At the (sort of) hotel in Khost, I felt relieved to see Zahir Shah’s standard portrait on the wall. Someone asked how often the king visited. “He’s never been here,” said the receptionist. Why not? “Because he’d be killed.” Killed? Are you kidding? Would you kill him? “Not me. I was sent here from Ghazni [back on the paved road, secure in 1972, less so in 2002] and want to return ASAP. It’s the local people who’d kill him. They’re Pushtuns, like Zahir Shah and me, but they don’t want a government telling them what to do and making them pay taxes.”

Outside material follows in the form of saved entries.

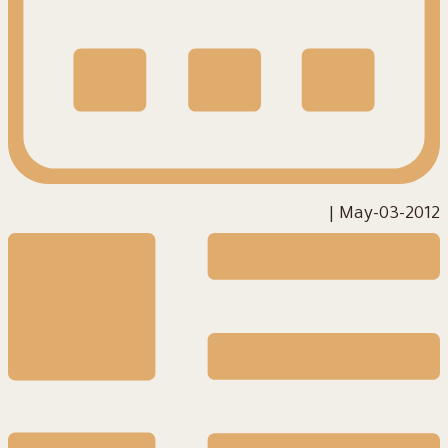
|
2012-May-03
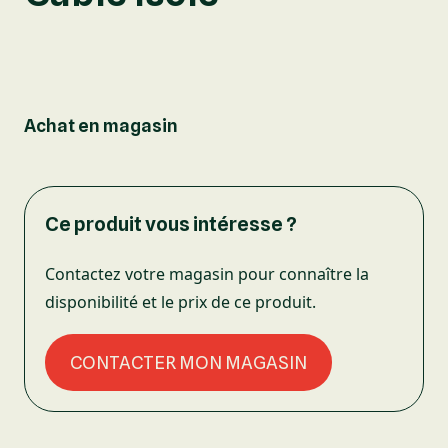
Achat en magasin
Ce produit vous intéresse ?
Contactez votre magasin pour connaître la
disponibilité et le prix de ce produit.
CONTACTER MON MAGASIN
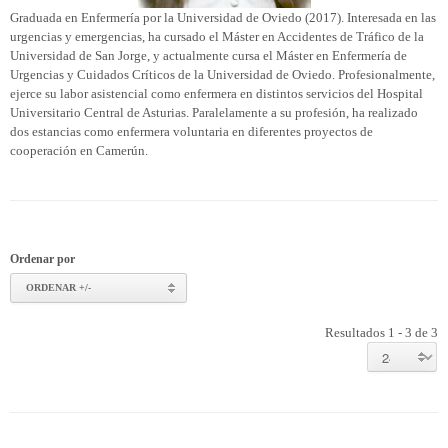
Graduada en Enfermería por la Universidad de Oviedo (2017). Interesada en las
urgencias y emergencias, ha cursado el Máster en Accidentes de Tráfico de la
Universidad de San Jorge, y actualmente cursa el Máster en Enfermería de
Urgencias y Cuidados Críticos de la Universidad de Oviedo. Profesionalmente,
ejerce su labor asistencial como enfermera en distintos servicios del Hospital
Universitario Central de Asturias. Paralelamente a su profesión, ha realizado
dos estancias como enfermera voluntaria en diferentes proyectos de
cooperación en Camerún.
Ordenar por
ORDENAR +/-
Resultados 1 - 3 de 3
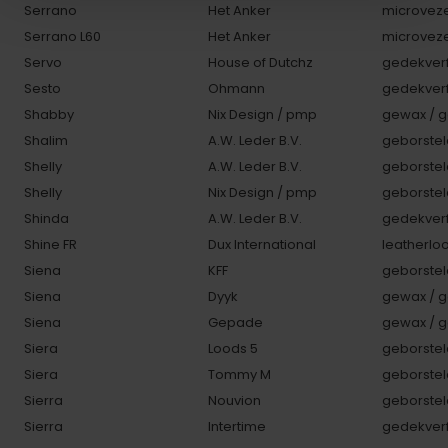
Serrano
Het Anker
microveze
Serrano L60
Het Anker
microveze
Servo
House of Dutchz
gedekverf
Sesto
Ohmann
gedekverf
Shabby
Nix Design / pmp
gewax / g
Shalim
A.W. Leder B.V.
geborstel
Shelly
A.W. Leder B.V.
geborstel
Shelly
Nix Design / pmp
geborstel
Shinda
A.W. Leder B.V.
gedekverf
Shine FR
Dux International
leatherlo
Siena
KFF
geborstel
Siena
Dyyk
gewax / g
Siena
Gepade
gewax / g
Siera
Loods 5
geborstel
Siera
Tommy M
geborstel
Sierra
Nouvion
geborstel
Sierra
Intertime
gedekverf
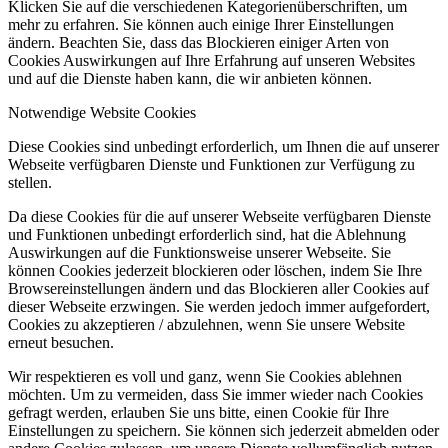
Klicken Sie auf die verschiedenen Kategorienüberschriften, um
mehr zu erfahren. Sie können auch einige Ihrer Einstellungen
ändern. Beachten Sie, dass das Blockieren einiger Arten von
Cookies Auswirkungen auf Ihre Erfahrung auf unseren Websites
und auf die Dienste haben kann, die wir anbieten können.
Notwendige Website Cookies
Diese Cookies sind unbedingt erforderlich, um Ihnen die auf unserer
Webseite verfügbaren Dienste und Funktionen zur Verfügung zu
stellen.
Da diese Cookies für die auf unserer Webseite verfügbaren Dienste
und Funktionen unbedingt erforderlich sind, hat die Ablehnung
Auswirkungen auf die Funktionsweise unserer Webseite. Sie
können Cookies jederzeit blockieren oder löschen, indem Sie Ihre
Browsereinstellungen ändern und das Blockieren aller Cookies auf
dieser Webseite erzwingen. Sie werden jedoch immer aufgefordert,
Cookies zu akzeptieren / abzulehnen, wenn Sie unsere Website
erneut besuchen.
Wir respektieren es voll und ganz, wenn Sie Cookies ablehnen
möchten. Um zu vermeiden, dass Sie immer wieder nach Cookies
gefragt werden, erlauben Sie uns bitte, einen Cookie für Ihre
Einstellungen zu speichern. Sie können sich jederzeit abmelden oder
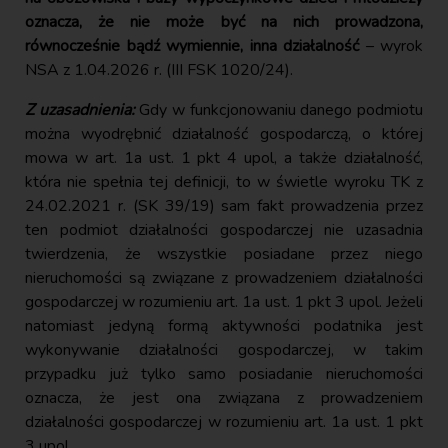
oznacza, że nie może być na nich prowadzona,
równocześnie bądź wymiennie, inna działalność
– wyrok
NSA z 1.04.2026 r. (III FSK 1020/24).
Z uzasadnienia:
Gdy w funkcjonowaniu danego podmiotu
można wyodrębnić działalność gospodarczą, o której
mowa w art. 1a ust. 1 pkt 4 upol, a także działalność,
która nie spełnia tej definicji, to w świetle wyroku TK z
24.02.2021 r. (SK 39/19) sam fakt prowadzenia przez
ten podmiot działalności gospodarczej nie uzasadnia
twierdzenia, że wszystkie posiadane przez niego
nieruchomości są związane z prowadzeniem działalności
gospodarczej w rozumieniu art. 1a ust. 1 pkt 3 upol. Jeżeli
natomiast jedyną formą aktywności podatnika jest
wykonywanie działalności gospodarczej, w takim
przypadku już tylko samo posiadanie nieruchomości
oznacza, że jest ona związana z prowadzeniem
działalności gospodarczej w rozumieniu art. 1a ust. 1 pkt
3 upol.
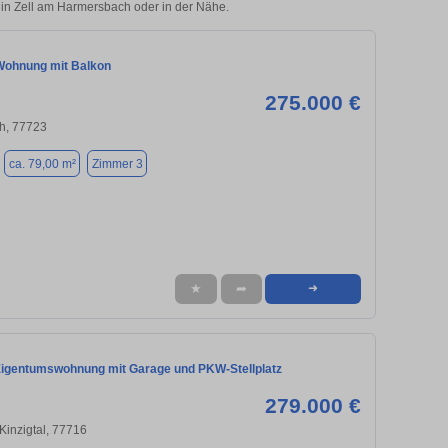
e in Zell am Harmersbach oder in der Nähe.
Wohnung mit Balkon
275.000 €
h, 77723
ca. 79,00 m²
Zimmer 3
★
➦
➜
igentumswohnung mit Garage und PKW-Stellplatz
279.000 €
Kinzigtal, 77716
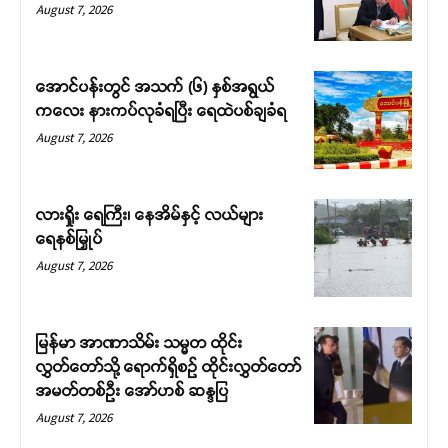
August 7, 2026
အောင်ပန်းတွင် အသက် (၆) နှစ်အရွယ်
ကလေး နားကပ်လုခံရပြီး ရေထဲပစ်ချခံရ
August 7, 2026
လားရှိုး ရေကြီး၊ နေအိမ်နှင့် လယ်များ
ရေနစ်မြှုပ်
August 7, 2026
မြန်မာ အာဏာသိမ်း သမ္မတ ထိုင်း
လွှတ်တော်သို့ ရောက်ရှိစဉ် ထိုင်းလွှတ်တော်
အမတ်တစ်ဦး အော်ဟစ် ဆန္ဒပြ
August 7, 2026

(Overstatement? Maybe … but maybe only in daylight. Yaghistan shrinks at dawn, and grows again at nightfall. It also grows, by definition, when central government is weak. Zahir Shah’s return to Kabul – never mind Khost – was initially scheduled for mid-March. It’s been postponed at least three times and now probably won’t happen, at the earliest, until April. I called “the palace” in Rome last Thursday to wish the royals a happy Persian new year. They were not happy. The ex-king’s life has been threatened and, until further notice, even Kabul is Yaghistan for him.)
Pushtuns juxtapose qalang and nang. Qalang translates as “tribute” or “taxes.” By extension, it speaks to the feudal structure characteristic of the Pushtun flatlands around, say, Kandahar. Settled hierarchies imply at least a semblance of central authority. Nang, on the other hand, means “honor” and relates to the more egalitarian society in alpine regions such as Khost. Here disputes are kept in check not by government or even local big men but by self-help and the fear of revenge. Men of “honor,” furthermore, don’t pay taxes. No one tells them what to do.
Here’s why defeat in Kandahar didn’t finish the Taliban and Al-Qaeda. The loss of their spiritual home (in qalang) didn’t mean the lack of safe haven (in nang). Most of the hard core headed southeast to Yaghistan.
Our Victorian poet could have predicted as much. Sir Alfred specifies this region in the same 1880s poem: “And far from the Suleiman heights comes the sound of the stirring tribes/Afridi, Hazara, Ghilzai, they clamour for plunder and bribes.” Exactly those “heights” – the Suleiman Mountains – contain or command all of America’s most recent military operations: Anaconda, Harpoon, etc. How best to anticipate the enemy? Memo to CENTCOM General Tommy Franks: To all the new spy gizmos, add some British imperial poetry.
As for recently “concluded” Operation Harpoon, grandiose names and claims make us look like Ahab searching for Moby Dick. Each time that we get close, the bad guys get away. Our task is made still more difficult by the 1893 British-drawn border with Pakistan, notoriously porous, and Pakistan’s autonomous “Tribal Areas” on the other side. Yaghistan, in effect, straddles the line. Generals Franks (U.S.) and Musharraf (Pakistan) assure us that this border is now under control and that the baddies have nowhere to go. Let’s hope.
Meanwhile at least we’ve got some idea where they’ve gone. Ask Sir Alfred Lyall. Ask Hank Thompson and the Brazos Valley Boys. Our enemies have gone to Yaghistan – “back to the Wild Side of Life.”
Dr. Whitney Azoy, a cultural anthropologist and former U.S. diplomat in Kabul, has worked for 30 years with Afghanistan and the Muslim world.